Lily melirik, tapi tak menyela.

“Dia mencintai Andrea. Tapi dengan cara yang merusak. Mencintai aku… hanya saat aku bisa berguna untuk menyaingi Bowo. Dan sekarang…”

Lily meraih tangan Andre. “Kamu nggak harus bersaing dengan siapa pun. Kamu cukup jadi Andre. Itu aja.”

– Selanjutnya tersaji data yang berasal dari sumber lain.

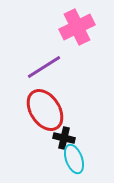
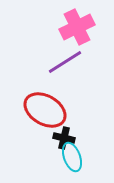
purple line: moved 21 px right, 5 px up
red ellipse: rotated 27 degrees counterclockwise
cyan ellipse: moved 2 px left, 2 px up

Andre tersenyum miring. “Kamu selalu percaya itu ya?”

“Aku percaya kamu,” jawab Lily, mantap. “Kalau kamu jatuh, aku tetap di sini. Tapi jangan biarkan aku sendirian saat kamu jatuh.”

Mereka saling tatap lagi. Satu tatapan yang jauh lebih tenang dari malam-malam sebelumnya.

Mobil melambat saat lampu rumah sakit terlihat.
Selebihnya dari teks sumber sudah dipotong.